Data provided:
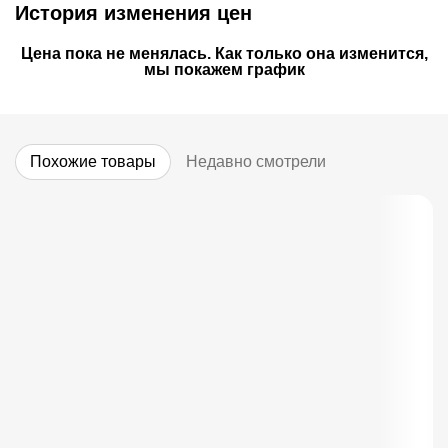
История изменения цен
Цена пока не менялась. Как только она изменится,
мы покажем график
Похожие товары
Недавно смотрели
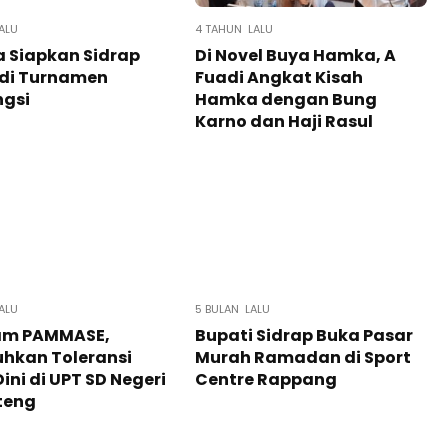
ALU
4 TAHUN LALU
a Siapkan Sidrap
Di Novel Buya Hamka, A
adi Turnamen
Fuadi Angkat Kisah
ngsi
Hamka dengan Bung
Karno dan Haji Rasul
ALU
5 BULAN LALU
am PAMMASE,
Bupati Sidrap Buka Pasar
hkan Toleransi
Murah Ramadan di Sport
Dini di UPT SD Negeri
Centre Rappang
teng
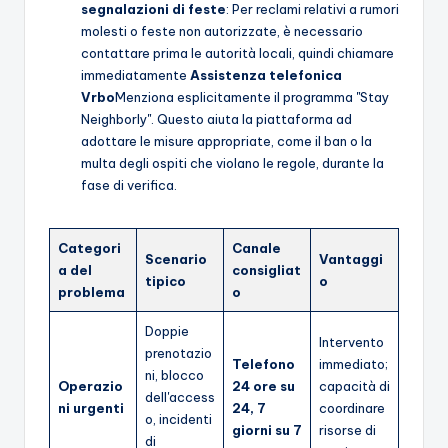
segnalazioni di feste
: Per reclami relativi a rumori
molesti o feste non autorizzate, è necessario
contattare prima le autorità locali, quindi chiamare
immediatamente
Assistenza telefonica
Vrbo
Menziona esplicitamente il programma "Stay
Neighborly". Questo aiuta la piattaforma ad
adottare le misure appropriate, come il ban o la
multa degli ospiti che violano le regole, durante la
fase di verifica.
Categori
Canale
Scenario
Vantaggi
a del
consigliat
tipico
o
problema
o
Doppie
Intervento
prenotazio
Telefono
immediato;
ni, blocco
Operazio
24 ore su
capacità di
dell'access
ni urgenti
24, 7
coordinare
o, incidenti
giorni su 7
risorse di
di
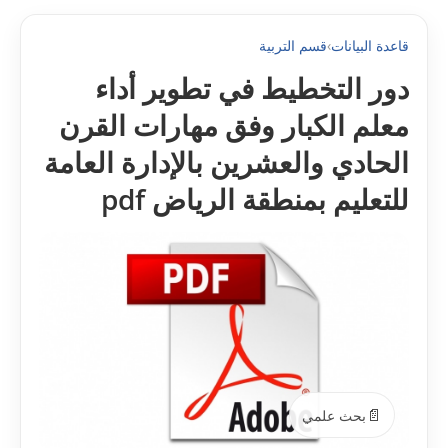
قاعدة البيانات
›
قسم التربية
دور التخطيط في تطوير أداء
معلم الکبار وفق مهارات القرن
الحادي والعشرين بالإدارة العامة
للتعليم بمنطقة الرياض pdf
📄
بحث علمي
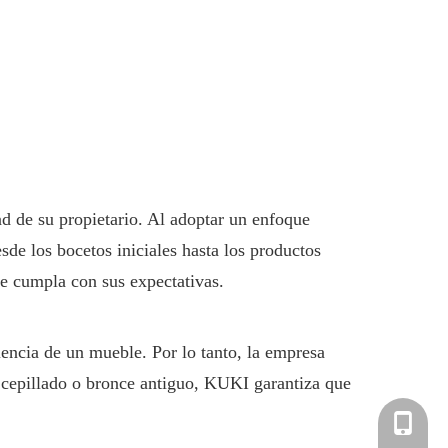
ad de su propietario. Al adoptar un enfoque
sde los bocetos iniciales hasta los productos
le cumpla con sus expectativas.
iencia de un mueble. Por lo tanto, la empresa
l cepillado o bronce antiguo, KUKI garantiza que
+86-181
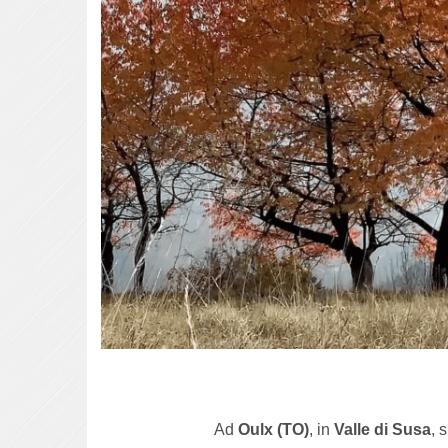
Ad
Oulx (TO)
, in
Valle di Susa
, 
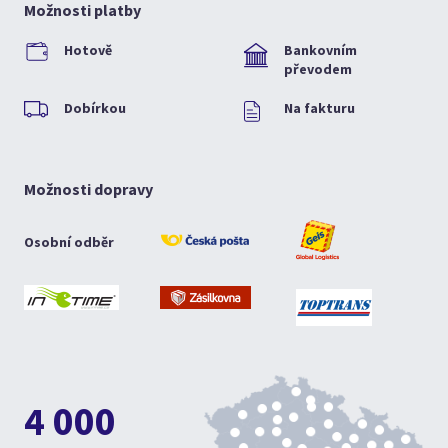
Možnosti platby
Hotově
Bankovním
převodem
Dobírkou
Na fakturu
Možnosti dopravy
Osobní odběr
4 000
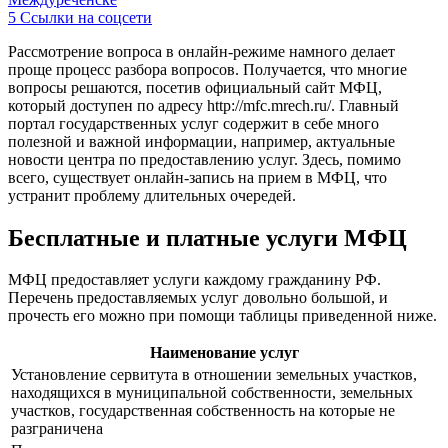
5
Ссылки на соцсети
Рассмотрение вопроса в онлайн-режиме намного делает
проще процесс разбора вопросов. Получается, что многие
вопросы решаются, посетив официальный сайт МФЦ,
который доступен по адресу
http://mfc.mrech.ru/
. Главный
портал государственных услуг содержит в себе много
полезной и важной информации, например, актуальные
новости центра по предоставлению услуг. Здесь, помимо
всего, существует онлайн-запись на прием в МФЦ, что
устранит проблему длительных очередей.
Бесплатные и платные услуги МФЦ
МФЦ предоставляет услуги каждому гражданину РФ.
Перечень предоставляемых услуг довольно большой, и
прочесть его можно при помощи таблицы приведенной ниже.
Наименование услуг
Установление сервитута в отношении земельных участков,
находящихся в муниципальной собственности, земельных
участков, государственная собственность на которые не
разграничена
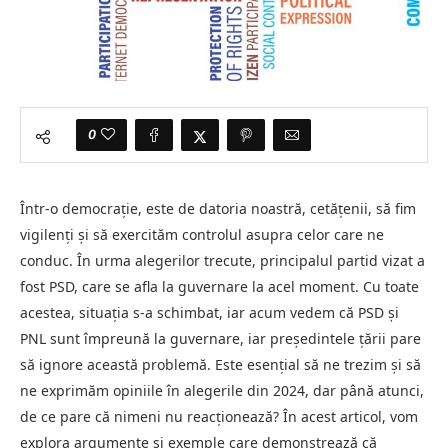
0
Într-o democrație, este de datoria noastră, cetățenii, să fim
vigilenți și să exercităm controlul asupra celor care ne
conduc. În urma alegerilor trecute, principalul partid vizat a
fost PSD, care se afla la guvernare la acel moment. Cu toate
acestea, situația s-a schimbat, iar acum vedem că PSD și
PNL sunt împreună la guvernare, iar președintele țării pare
să ignore această problemă. Este esențial să ne trezim și să
ne exprimăm opiniile în alegerile din 2024, dar până atunci,
de ce pare că nimeni nu reacționează? În acest articol, vom
explora argumente și exemple care demonstrează că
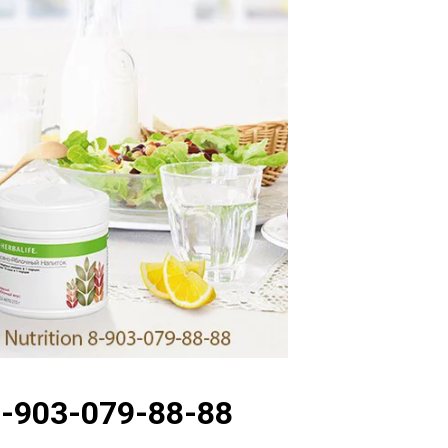
8-903-079-88-88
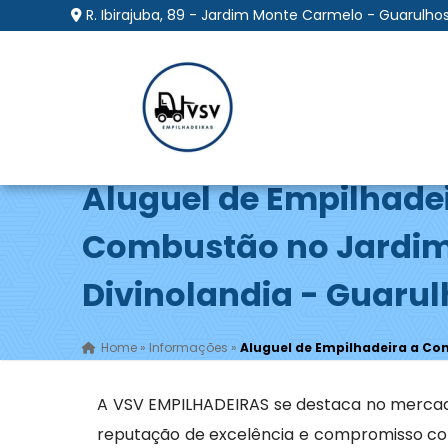
R. Ibirajuba, 89 - Jardim Monte Carmelo - Guarulhos
Aluguel de Empilhade
Combustão no Jardi
Divinolandia - Guaru
Home
»
Informações
»
Aluguel de Empilhadeira a Co
A VSV EMPILHADEIRAS se destaca no merca
reputação de excelência e compromisso com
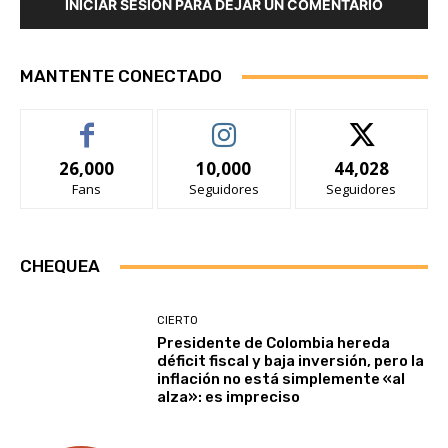
INICIAR SESIÓN PARA DEJAR UN COMENTARIO
MANTENTE CONECTADO
26,000
10,000
44,028
Fans
Seguidores
Seguidores
CHEQUEA
CIERTO
Presidente de Colombia hereda
déficit fiscal y baja inversión, pero la
inflación no está simplemente «al
alza»: es impreciso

Exercise aim: Pull from the data each line where the string "feste" turns up.

Task output:
segnalazioni di feste
molesti o feste non autorizzate, è necessario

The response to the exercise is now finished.